[Structured page parsing data]
++++++

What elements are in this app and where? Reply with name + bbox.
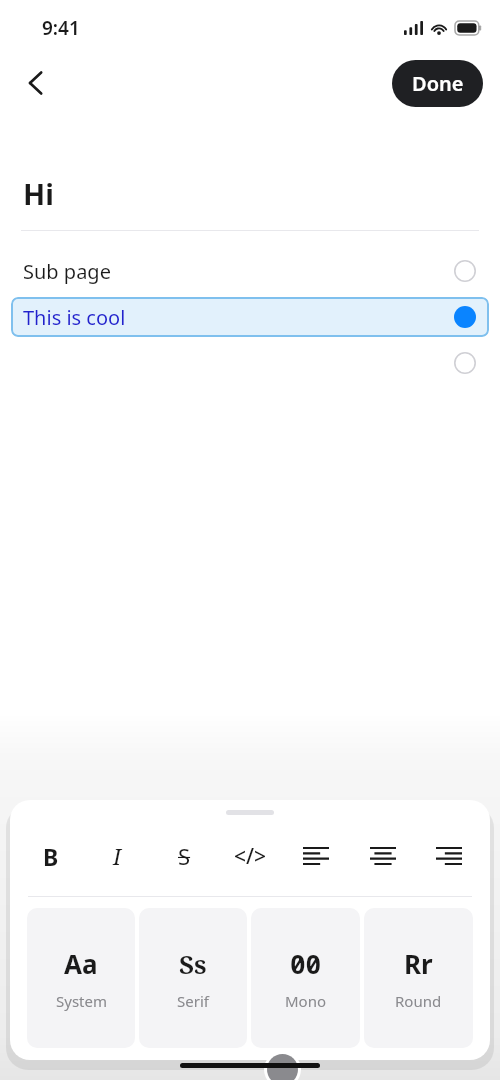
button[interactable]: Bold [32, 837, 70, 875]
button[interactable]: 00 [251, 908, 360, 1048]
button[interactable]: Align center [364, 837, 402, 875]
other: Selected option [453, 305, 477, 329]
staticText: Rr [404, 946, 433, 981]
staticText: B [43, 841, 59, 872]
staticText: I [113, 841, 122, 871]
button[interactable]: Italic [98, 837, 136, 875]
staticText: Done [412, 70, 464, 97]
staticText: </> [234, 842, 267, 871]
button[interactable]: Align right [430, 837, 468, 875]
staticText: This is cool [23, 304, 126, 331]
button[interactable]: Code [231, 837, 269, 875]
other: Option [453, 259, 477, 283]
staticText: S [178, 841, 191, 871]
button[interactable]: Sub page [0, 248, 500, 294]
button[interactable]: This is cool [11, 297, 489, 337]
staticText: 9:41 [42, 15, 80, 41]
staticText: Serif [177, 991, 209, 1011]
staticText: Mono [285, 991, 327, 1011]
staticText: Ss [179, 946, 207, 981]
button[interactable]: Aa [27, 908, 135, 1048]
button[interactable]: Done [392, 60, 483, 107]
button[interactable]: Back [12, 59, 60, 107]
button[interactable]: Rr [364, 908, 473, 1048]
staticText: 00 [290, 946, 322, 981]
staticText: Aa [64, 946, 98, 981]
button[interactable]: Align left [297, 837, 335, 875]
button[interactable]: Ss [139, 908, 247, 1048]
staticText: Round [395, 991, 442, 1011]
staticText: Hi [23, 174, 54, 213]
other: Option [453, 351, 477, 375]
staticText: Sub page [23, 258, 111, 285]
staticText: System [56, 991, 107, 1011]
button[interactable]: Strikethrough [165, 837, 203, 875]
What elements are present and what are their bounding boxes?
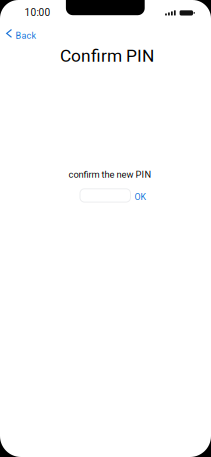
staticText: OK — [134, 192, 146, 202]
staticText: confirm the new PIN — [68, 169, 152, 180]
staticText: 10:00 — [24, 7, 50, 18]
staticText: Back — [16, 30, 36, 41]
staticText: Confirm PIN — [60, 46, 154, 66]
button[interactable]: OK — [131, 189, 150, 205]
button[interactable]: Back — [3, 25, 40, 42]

++++++

• Task item: Reproduce each line of the data containing the word "Done".

• Answer to this problem:
staticText: Done [412, 70, 464, 97]
button[interactable]: Done [392, 60, 483, 107]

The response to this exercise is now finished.